Originally purchased by the city of San Diego, this engine was a product of the war years.
About 1975 the '42 was purchased by the California City Fire Department from the San Diego City Fire Department. San Diego had used it for many years as a reserve rig and California City intended to do the same. The '42 served in that capacity until about 1983. Shortly before its retirement it pumped its last big fire and was then sold to Bob Clayton. Clayton ran a fire extinguisher business. He later sold the engine to the Lancaster Rotary club as a parade vehicle. In 1995 the old Seagrave was found languishing in a storage yard.
The hose-bed was shortened with a wooden bulkhead and two benches were added for riders. Although originally equiped with a "Squirrel-tail" suction, the factory delivery photos also show the suction trays pictured here on the left side of the vehicle. The hose reel ends are brass, but they were painted at the factory, as was almost all of the brass on the vehicle.
Its paint was badly weathered from sitting unprotected in the sun, wind and rain. The gasoline in the tank had turned into something akin to kerosine and it took a couple of days work to get the engine to start. The corner of the "Sweetheart" grill shows in this photo but not enough to see the heart shaped namesake feature.

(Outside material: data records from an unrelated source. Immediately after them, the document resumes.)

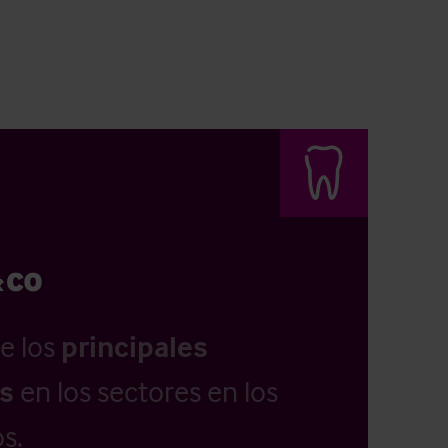
e los
principales
as
en los sectores en los
s.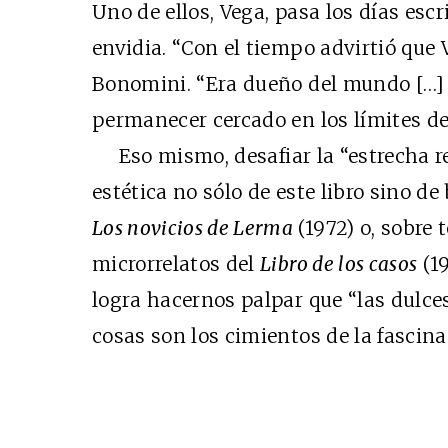
Uno de ellos, Vega, pasa los días escri
envidia. “Con el tiempo advirtió que V
Bonomini. “Era dueño del mundo […] 
permanecer cercado en los límites de
Eso mismo, desafiar la “estrecha rea
estética no sólo de este libro sino d
Los novicios de Lerma
(1972) o, sobre
microrrelatos del
Libro de los casos
(19
logra hacernos palpar que “las dulces
cosas son los cimientos de la fascin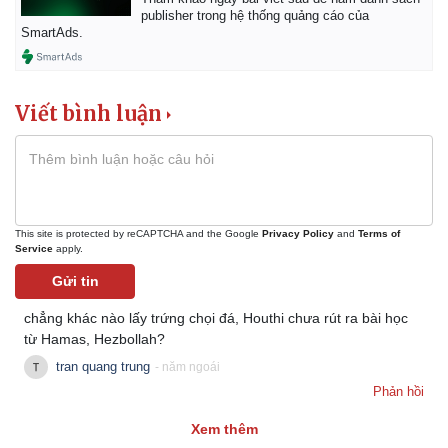
publisher trong hệ thống quảng cáo của
SmartAds.
Viết bình luận
This site is protected by reCAPTCHA and the Google
Privacy Policy
and
Terms of
Service
apply.
Gửi tin
chẳng khác nào lấy trứng chọi đá, Houthi chưa rút ra bài học
từ Hamas, Hezbollah?
tran quang trung
- năm ngoái
Phản hồi
Xem thêm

The powerplant is a 906 cubic inch Seagrave V-12. It has redundant ignition systems. On the right side of the engine is a twin-rotor distributor that fires half of the 24 spark plugs. On the left side of the engine are twin magnetos that fire the remaining 12 plugs. They are currently lacking plug wires as shown in the picture. The plugs were originally seated on the top of the head where the paired stop-plugs are now. One of San Diego's chief's discovered that moving the plugs down to the level of the valve inspection/adjustment ports would give better ignition and mileage. They remain in that location today.
Carburetion is achieved through a MONSTER single-barrel unit mounted atop an intake manifold reminiscent of the USS Nimitz. Its primitive, but it NEVER refuses to start. Just in case it ever does, the vehicle is equipped for hand-cranking. (Macho men ONLY!!)
The doors were stripped off by San Diego as a result of door failure during cornering. The doors provided false security so the Fire Chief ordered them removed. In their place were either pipes like this or split-pipe-and-panel devices similar to this. Both the pump panel and the "pressure regulator" are shown here.
The gauges in the center dash panel are in pretty good shape and all the original switches are there. A patch of the original paint can be seen to the right of the dash panel.
Soda-acid extinguishers like this were original equipment in 1942. They remained in use state-wide almost as long as this Seagrave did.
The vehicle was delivered in "San Diego Red", but was later repainted to something close to "L.A. County Red". The original color was a deeper, darker red. Some of it shows through in places. Although the original paint code is known, the DuPont company is unable to match it back to a known formula. The local auto paint store has done a color match that will be used for restoration.